I wish to share some thoughts on the column published in the Jamaica Observer on December 22, 2020 titled 'December 25: The greatest PR campaign in history?' by Nicholas McDavid.

True: December 25th is not the day that Jesus was born.

True: Christmas is based on pagan (non-Christian) celebrations.

But not true that: “Jesus of Nazareth could be considered history's greatest marketer and PR specialist.”

It was St Paul, and those who followed him, and later Roman Catholics popes, who were the greatest purveyors of Christmas.

But, despite all the cultural, historical, and religious developments, and even myths surrounding Christmas, humans have a need to celebrate or commemorate something or someone.

So there are many other holidays, religious and secular ones, that people observe worldwide. A few examples of these may suffice:

* Diwali: A festival of lights, and one of the major festivals celebrated by Hindus, Jains and Sikhs

* Ramadan: Observed by Muslims worldwide as a month of fasting and prayer.

* Eid al-Adha: The Muslim festival marking the culmination of the annual pilgrimage to Mecca, and commemorating Allah asking Abraham to sacrifice his son.

* Hanukkah: A Jewish festival commemorating the recovery of Jerusalem and subsequent rededication of the Second Temple.

There are many Buddhist religious holidays, including ones celebrating the Birth of Buddha, Nirvana Day, etc.

Then, there is the Chinese New Year, and so forth.

Even in the Caribbean and Jamaica there is Jonkonu — a street parade with music, dance, and costumes of mixed African origin.

Not forgetting Jamaica's Independence Day (August 6) or 'Emancipendence' (from August 1 - 6).
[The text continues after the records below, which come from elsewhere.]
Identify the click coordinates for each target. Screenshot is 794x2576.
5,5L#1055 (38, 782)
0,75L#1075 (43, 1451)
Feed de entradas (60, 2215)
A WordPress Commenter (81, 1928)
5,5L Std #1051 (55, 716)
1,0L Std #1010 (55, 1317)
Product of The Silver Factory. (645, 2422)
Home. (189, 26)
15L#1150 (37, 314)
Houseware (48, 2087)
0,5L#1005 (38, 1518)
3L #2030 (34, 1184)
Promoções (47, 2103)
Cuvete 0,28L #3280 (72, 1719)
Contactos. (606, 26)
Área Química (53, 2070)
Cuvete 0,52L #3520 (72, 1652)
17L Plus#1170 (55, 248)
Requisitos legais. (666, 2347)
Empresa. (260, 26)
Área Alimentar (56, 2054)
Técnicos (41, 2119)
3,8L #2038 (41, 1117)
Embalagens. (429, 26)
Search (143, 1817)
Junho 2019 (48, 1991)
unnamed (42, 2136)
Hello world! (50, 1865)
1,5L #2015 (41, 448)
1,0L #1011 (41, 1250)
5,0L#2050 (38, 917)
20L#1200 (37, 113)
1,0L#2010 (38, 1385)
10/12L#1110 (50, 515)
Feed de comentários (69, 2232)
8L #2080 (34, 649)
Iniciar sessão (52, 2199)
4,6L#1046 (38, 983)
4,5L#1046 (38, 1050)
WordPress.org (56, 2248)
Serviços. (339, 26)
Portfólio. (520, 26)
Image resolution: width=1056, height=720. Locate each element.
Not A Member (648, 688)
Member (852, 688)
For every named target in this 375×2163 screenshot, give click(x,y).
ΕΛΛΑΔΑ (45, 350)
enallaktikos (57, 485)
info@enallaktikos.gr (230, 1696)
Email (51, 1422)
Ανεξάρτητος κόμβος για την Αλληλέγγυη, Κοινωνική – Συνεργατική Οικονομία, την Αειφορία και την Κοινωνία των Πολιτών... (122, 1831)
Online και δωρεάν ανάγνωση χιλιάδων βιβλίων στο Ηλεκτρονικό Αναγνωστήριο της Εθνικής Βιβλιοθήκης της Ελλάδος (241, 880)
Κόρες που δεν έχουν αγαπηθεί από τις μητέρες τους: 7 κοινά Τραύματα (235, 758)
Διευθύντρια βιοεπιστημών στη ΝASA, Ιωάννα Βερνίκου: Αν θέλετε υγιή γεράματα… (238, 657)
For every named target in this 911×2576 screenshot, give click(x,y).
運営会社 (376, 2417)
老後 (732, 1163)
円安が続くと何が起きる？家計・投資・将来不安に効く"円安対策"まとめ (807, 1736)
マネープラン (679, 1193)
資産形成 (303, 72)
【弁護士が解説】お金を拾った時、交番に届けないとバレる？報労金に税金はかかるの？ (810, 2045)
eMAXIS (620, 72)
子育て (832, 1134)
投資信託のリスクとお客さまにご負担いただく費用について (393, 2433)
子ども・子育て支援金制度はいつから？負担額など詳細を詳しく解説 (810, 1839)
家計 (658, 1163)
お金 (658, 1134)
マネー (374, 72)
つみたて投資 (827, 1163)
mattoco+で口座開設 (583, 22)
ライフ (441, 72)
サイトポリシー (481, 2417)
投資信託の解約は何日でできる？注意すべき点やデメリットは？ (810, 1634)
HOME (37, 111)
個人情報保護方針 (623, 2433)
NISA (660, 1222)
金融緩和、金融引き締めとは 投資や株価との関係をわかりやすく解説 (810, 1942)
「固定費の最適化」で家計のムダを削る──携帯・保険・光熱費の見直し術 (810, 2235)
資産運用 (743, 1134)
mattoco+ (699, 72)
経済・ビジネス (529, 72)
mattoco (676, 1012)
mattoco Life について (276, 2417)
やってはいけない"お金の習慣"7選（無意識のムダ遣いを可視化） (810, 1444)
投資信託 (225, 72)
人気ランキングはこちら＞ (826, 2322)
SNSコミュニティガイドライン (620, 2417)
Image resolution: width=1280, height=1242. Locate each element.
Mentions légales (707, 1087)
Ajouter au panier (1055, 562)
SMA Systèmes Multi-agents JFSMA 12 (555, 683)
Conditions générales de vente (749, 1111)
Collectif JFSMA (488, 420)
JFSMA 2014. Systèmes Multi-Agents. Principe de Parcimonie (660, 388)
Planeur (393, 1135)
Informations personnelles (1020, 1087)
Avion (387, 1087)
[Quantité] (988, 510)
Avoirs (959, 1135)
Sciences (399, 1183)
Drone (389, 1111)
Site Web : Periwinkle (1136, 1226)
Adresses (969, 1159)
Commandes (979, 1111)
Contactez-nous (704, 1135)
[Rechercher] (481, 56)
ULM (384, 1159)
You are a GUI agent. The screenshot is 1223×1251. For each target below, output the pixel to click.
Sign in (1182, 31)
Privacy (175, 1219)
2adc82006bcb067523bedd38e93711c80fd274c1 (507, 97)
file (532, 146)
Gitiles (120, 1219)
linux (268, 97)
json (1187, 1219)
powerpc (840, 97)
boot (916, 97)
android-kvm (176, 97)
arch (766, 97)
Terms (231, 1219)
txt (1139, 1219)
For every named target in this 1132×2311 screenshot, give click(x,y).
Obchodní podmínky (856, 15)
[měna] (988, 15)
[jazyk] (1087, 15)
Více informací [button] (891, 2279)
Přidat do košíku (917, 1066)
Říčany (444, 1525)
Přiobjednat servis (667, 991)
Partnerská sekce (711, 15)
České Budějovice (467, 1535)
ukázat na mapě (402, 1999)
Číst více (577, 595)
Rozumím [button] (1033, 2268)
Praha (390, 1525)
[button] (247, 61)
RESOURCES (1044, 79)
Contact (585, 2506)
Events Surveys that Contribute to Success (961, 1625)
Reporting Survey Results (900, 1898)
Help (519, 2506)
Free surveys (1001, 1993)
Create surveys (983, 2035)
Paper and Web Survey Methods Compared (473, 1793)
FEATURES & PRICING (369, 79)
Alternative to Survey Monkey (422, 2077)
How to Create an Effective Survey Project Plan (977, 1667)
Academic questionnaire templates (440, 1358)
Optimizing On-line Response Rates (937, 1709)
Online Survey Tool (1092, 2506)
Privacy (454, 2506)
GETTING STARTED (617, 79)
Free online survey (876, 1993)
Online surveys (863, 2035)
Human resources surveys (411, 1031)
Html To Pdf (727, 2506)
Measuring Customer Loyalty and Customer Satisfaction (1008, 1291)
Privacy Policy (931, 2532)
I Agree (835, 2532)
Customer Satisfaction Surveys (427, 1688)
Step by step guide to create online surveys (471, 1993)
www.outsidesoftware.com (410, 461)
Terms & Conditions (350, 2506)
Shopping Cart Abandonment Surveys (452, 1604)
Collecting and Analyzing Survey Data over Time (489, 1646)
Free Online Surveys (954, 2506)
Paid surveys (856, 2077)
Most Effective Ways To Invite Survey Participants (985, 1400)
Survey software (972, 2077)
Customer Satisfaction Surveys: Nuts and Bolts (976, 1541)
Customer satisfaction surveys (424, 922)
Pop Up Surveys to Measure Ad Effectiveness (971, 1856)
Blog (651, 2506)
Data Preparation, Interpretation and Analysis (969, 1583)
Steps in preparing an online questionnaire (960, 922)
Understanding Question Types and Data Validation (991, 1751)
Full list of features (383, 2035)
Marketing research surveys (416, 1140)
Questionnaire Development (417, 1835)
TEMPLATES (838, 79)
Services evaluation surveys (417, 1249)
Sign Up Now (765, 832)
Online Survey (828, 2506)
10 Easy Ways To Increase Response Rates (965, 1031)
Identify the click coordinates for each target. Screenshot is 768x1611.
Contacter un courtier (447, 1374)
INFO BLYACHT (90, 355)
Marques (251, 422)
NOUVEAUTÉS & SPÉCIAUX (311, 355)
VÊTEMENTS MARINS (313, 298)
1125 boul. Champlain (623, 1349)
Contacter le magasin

So in short, whether Christmas is pagan or whether it is the day when many Christians believe that Jesus was born, it hardly matters. What matters is that people want, and need, a time to forget their troubles, to meet family and friends, and just to be merry.

However, COVID-19 has made this a challenge in 2020.

Even on the killing fields of the Great War of 1914-18, German and British soldiers crossed those vile trenches of death and filth — much to the dismay of their generals — to wish their mortal enemies a Merry Christmas.

So, I suppose we can do no less in our time than wish each other a Merry Christmas, Xmas, Happy Holidays, or whatever celebratory expression we choose.